“那赵总监…”
“他是关键。”楚惜君截断我的话,“手里要真有东西,就是捅穿‘牧羊人’的刀子。得抢在他们灭口前找着人。”
“有线索?”
“圈了几个可能藏身的地儿,范围还是太广。”她停了停,“这人精得很,常规手段够呛。”
我握着手机,脑子里转得飞快。
“我从网上摸摸底。”我说,“暗网,数据库,那些边边角角的地方。”
“网上?”楚惜君声音里透出点意外。
“嗯。数字脚印,只要留过,就有痕迹。”我说,“你从线下筛,我走线上,两头并进。”
电话那头沉默了几秒。
“小心点。”她说,“别被反咬。”
“知道。”
“行,保持联系。”
挂了电话,我走出房间。
妈妈坐在客厅沙发上看电视,手里捏着遥控器,眼睛却没往屏幕上瞧,空空盯着前面,不知道在想什么。
“妈。”我叫她。
她转过头,眼神慢慢聚拢。
“有事跟你说。”我说。
她抬手把电视关了,客厅里一下子静得能听见挂钟指针走动的滴答声。
“我想从网上找赵总监。”我说,“暗网那些地方。”
妈妈的脸色立刻变了。
“不行。”她站起来,声音斩钉截铁,“太危险。那是犯法的,而且万一被他们逮着痕迹怎么办?”
“我有分寸,会小心。”
“上次还不够险吗?”她走到我跟前,仰着脸看我,眼圈有点红,“小昊,我不能老看着你往前冲,万一…”

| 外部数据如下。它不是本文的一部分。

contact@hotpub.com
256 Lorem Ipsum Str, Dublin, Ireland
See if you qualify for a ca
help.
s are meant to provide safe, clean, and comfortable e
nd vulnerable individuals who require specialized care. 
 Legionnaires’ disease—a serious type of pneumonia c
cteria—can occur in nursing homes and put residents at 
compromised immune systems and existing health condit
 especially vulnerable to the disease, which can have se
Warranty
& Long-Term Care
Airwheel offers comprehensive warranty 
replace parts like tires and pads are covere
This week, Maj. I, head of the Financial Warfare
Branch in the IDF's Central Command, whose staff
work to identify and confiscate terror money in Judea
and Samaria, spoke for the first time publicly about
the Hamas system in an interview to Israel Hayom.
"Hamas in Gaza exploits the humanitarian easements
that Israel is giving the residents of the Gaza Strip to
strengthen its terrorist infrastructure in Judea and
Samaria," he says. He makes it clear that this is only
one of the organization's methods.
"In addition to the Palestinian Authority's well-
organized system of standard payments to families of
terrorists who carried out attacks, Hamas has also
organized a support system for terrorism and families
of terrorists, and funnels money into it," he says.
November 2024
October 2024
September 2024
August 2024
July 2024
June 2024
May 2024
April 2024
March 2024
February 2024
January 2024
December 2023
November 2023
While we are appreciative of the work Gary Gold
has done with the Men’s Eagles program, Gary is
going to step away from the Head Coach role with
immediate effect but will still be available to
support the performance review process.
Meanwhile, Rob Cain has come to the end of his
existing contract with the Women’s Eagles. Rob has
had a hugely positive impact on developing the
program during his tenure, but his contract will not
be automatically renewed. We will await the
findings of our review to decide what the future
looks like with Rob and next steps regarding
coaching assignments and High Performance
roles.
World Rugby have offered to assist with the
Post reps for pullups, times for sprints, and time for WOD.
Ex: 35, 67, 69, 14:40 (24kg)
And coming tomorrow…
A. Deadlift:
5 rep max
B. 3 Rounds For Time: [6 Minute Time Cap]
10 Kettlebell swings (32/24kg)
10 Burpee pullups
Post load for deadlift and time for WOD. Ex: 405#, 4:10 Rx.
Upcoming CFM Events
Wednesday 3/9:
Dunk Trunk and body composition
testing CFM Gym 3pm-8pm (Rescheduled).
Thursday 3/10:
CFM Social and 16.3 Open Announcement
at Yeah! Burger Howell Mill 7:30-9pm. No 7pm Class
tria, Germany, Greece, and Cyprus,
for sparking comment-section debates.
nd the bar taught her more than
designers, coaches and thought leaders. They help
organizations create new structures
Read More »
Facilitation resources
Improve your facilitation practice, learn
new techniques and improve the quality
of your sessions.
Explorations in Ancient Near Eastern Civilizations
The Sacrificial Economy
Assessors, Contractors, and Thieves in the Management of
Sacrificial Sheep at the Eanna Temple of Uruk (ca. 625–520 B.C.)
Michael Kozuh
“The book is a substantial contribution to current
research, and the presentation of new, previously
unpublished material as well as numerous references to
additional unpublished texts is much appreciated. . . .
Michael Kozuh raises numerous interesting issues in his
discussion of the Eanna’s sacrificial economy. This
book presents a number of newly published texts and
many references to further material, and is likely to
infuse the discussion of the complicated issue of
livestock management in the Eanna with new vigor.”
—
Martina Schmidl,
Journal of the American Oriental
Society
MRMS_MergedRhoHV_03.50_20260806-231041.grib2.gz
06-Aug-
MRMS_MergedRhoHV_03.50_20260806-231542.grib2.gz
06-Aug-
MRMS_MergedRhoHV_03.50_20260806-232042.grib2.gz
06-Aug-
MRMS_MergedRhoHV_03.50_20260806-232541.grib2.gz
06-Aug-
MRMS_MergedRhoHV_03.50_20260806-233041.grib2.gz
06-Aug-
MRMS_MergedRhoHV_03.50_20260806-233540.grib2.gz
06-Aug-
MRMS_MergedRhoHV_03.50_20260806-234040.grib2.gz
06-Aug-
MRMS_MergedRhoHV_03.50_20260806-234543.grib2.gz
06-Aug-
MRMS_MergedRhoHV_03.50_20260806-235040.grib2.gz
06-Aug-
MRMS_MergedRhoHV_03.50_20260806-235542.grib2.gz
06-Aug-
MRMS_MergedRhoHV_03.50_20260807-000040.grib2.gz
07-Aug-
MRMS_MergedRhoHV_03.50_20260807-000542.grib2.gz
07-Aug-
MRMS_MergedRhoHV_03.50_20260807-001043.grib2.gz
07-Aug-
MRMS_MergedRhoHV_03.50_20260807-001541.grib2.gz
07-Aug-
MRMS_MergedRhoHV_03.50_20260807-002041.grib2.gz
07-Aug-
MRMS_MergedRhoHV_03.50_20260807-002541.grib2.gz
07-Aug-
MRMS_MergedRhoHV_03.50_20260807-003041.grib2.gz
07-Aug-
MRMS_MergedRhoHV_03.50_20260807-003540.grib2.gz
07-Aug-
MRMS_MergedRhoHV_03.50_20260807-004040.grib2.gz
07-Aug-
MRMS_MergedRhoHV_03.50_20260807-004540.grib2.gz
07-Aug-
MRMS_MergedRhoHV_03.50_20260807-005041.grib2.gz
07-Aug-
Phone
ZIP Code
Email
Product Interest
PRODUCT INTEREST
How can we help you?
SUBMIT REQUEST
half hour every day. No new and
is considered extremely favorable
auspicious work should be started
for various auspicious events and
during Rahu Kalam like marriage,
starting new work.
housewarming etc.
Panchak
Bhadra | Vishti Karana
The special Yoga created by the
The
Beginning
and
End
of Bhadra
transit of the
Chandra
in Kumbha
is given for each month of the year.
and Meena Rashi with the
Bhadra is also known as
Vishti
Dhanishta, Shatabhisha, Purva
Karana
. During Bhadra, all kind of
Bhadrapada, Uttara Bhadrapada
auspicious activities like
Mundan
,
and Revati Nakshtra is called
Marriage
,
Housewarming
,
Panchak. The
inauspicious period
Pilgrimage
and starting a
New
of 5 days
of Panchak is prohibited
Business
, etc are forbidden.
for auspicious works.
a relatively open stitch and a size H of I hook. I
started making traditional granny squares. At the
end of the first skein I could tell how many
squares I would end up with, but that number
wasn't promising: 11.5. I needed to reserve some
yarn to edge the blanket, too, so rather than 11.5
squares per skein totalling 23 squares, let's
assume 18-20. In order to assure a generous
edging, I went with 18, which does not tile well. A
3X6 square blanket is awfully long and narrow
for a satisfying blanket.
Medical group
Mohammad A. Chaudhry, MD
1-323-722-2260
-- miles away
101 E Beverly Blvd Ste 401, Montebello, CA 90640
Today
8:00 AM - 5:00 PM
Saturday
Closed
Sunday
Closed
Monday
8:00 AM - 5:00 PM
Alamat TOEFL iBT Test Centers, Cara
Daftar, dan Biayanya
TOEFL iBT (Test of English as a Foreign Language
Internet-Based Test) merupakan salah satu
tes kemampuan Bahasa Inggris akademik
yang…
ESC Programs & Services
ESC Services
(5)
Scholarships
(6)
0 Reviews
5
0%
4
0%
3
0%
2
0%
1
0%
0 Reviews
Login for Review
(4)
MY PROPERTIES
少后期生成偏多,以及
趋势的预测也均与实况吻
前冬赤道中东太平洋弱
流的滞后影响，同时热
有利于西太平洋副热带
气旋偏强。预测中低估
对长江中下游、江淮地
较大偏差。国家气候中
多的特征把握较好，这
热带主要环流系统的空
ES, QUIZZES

“妈。”我打断她,伸手把她搂进怀里,“我不能总让你挡着。”
她身子僵了一下,慢慢软下来,脸埋在我胸口,呼吸滚烫。
“这次让我来。”我声音不高,但很稳,“我保证,会小心的。”
她在我怀里待了很久,肩膀轻轻抖着,最后点了点头,闷闷地“嗯”了一声。
“你得答应我,”她抬起头,眼睛湿漉漉的,“每天都得让我知道你没事。”
“好。”我说,“我答应你。”
夜里,我躺在床上,翻来覆去,床单皱成一团。
脑子里塞满了东西:黎阳那张没什么表情的脸,楚惜君冷冰冰的警告,妈妈白天强撑着的平静下藏不住的焦躁,还有那个溜得干干净净的张教授…乱糟糟的,搅得太阳穴突突地跳。
干脆不睡了,坐起来,趿拉着拖鞋出了房间。
客厅里黑黢黢的,只有阳台那边窗帘缝里漏进来点路灯的光,昏黄昏黄的,勉强能看出家具的轮廓。我摸黑走到阳台,轻轻拉开玻璃门。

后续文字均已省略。